**WORK ORDER:**
Going down the data below, set down exactly the line with "технологиями." and each line after it through the line with "La Carmina va patir depressió. Fa gairebé"; no other lines.

== INFORMATION SHOWN

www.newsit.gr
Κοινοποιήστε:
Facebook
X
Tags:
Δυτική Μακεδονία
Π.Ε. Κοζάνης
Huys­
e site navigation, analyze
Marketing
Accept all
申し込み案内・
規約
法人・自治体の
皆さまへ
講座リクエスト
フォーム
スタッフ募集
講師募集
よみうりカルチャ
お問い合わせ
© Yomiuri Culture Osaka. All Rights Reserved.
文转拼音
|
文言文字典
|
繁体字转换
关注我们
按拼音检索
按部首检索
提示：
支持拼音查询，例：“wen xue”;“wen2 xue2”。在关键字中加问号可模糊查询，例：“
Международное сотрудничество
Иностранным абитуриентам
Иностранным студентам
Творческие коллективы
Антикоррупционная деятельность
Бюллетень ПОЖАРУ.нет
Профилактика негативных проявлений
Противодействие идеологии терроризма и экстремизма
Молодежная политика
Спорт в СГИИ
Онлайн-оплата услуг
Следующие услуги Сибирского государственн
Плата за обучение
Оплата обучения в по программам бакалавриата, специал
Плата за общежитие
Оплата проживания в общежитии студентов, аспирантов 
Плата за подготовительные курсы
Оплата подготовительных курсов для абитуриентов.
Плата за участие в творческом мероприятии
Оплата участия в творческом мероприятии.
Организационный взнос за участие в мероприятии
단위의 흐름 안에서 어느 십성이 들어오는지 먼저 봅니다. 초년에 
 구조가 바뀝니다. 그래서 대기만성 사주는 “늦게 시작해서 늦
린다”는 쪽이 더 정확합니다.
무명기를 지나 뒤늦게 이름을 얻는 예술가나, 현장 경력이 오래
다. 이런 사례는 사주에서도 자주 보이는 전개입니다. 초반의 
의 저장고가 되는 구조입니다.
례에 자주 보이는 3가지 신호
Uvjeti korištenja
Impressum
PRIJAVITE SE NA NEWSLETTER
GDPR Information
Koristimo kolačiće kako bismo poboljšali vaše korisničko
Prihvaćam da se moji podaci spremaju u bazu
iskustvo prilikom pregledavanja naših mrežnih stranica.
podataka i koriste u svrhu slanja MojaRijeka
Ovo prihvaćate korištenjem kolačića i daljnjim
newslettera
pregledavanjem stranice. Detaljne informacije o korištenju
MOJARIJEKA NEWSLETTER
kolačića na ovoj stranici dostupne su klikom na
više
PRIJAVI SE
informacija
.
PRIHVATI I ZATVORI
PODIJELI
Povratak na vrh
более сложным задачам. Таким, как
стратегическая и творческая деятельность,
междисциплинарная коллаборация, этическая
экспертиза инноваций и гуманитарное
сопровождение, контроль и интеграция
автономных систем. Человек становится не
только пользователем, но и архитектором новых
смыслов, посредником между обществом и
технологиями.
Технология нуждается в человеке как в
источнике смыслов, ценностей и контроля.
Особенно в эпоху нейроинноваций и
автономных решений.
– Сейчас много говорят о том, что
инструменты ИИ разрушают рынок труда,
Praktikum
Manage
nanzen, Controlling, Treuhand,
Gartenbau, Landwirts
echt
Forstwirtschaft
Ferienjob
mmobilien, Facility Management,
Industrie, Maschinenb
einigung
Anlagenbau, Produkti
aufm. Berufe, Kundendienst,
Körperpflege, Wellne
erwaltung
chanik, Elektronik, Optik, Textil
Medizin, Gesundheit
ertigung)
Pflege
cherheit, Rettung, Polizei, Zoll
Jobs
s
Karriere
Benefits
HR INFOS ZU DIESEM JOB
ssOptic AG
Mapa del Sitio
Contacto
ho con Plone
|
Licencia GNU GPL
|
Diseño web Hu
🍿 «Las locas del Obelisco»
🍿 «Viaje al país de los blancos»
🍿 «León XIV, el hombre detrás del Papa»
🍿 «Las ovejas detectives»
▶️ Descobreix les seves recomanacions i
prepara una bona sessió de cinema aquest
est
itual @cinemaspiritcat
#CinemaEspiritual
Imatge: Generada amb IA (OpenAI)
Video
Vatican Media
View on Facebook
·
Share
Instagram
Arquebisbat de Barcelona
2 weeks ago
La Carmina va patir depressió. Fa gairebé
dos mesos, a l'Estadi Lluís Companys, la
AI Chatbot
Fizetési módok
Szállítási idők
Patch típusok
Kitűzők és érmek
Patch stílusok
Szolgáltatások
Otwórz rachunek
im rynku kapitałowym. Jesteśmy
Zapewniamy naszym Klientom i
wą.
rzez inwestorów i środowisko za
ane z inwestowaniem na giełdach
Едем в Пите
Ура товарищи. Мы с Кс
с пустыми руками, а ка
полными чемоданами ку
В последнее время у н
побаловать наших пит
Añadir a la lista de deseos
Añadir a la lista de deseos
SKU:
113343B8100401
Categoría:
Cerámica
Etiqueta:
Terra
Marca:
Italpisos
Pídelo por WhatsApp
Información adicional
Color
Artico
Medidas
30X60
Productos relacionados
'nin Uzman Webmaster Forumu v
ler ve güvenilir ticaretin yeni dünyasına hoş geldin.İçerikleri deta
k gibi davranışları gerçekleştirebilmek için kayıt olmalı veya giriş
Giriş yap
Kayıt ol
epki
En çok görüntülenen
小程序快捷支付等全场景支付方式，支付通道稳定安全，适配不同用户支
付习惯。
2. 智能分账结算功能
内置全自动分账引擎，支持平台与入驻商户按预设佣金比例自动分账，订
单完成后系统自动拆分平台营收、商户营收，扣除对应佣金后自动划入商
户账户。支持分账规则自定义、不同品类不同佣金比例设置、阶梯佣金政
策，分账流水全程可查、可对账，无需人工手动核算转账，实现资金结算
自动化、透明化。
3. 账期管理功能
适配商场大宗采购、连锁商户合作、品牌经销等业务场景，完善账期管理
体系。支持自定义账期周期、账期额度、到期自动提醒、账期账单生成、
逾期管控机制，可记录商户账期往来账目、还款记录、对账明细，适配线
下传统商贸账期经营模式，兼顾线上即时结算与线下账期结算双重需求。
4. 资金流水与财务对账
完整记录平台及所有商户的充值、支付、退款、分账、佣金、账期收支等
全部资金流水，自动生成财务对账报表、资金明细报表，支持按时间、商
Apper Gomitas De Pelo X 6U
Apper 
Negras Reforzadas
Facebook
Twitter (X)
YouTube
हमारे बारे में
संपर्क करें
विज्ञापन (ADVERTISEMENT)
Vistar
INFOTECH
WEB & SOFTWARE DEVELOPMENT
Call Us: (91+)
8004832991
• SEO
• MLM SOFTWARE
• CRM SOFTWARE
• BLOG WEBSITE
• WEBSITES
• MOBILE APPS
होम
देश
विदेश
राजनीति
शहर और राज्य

====

**ANSWER TO THE EXERCISE:**
технологиями.
Технология нуждается в человеке как в
источнике смыслов, ценностей и контроля.
Особенно в эпоху нейроинноваций и
автономных решений.
– Сейчас много говорят о том, что
инструменты ИИ разрушают рынок труда,
Praktikum
Manage
nanzen, Controlling, Treuhand,
Gartenbau, Landwirts
echt
Forstwirtschaft
Ferienjob
mmobilien, Facility Management,
Industrie, Maschinenb
einigung
Anlagenbau, Produkti
aufm. Berufe, Kundendienst,
Körperpflege, Wellne
erwaltung
chanik, Elektronik, Optik, Textil
Medizin, Gesundheit
ertigung)
Pflege
cherheit, Rettung, Polizei, Zoll
Jobs
s
Karriere
Benefits
HR INFOS ZU DIESEM JOB
ssOptic AG
Mapa del Sitio
Contacto
ho con Plone
|
Licencia GNU GPL
|
Diseño web Hu
🍿 «Las locas del Obelisco»
🍿 «Viaje al país de los blancos»
🍿 «León XIV, el hombre detrás del Papa»
🍿 «Las ovejas detectives»
▶️ Descobreix les seves recomanacions i
prepara una bona sessió de cinema aquest
est
itual @cinemaspiritcat
#CinemaEspiritual
Imatge: Generada amb IA (OpenAI)
Video
Vatican Media
View on Facebook
·
Share
Instagram
Arquebisbat de Barcelona
2 weeks ago
La Carmina va patir depressió. Fa gairebé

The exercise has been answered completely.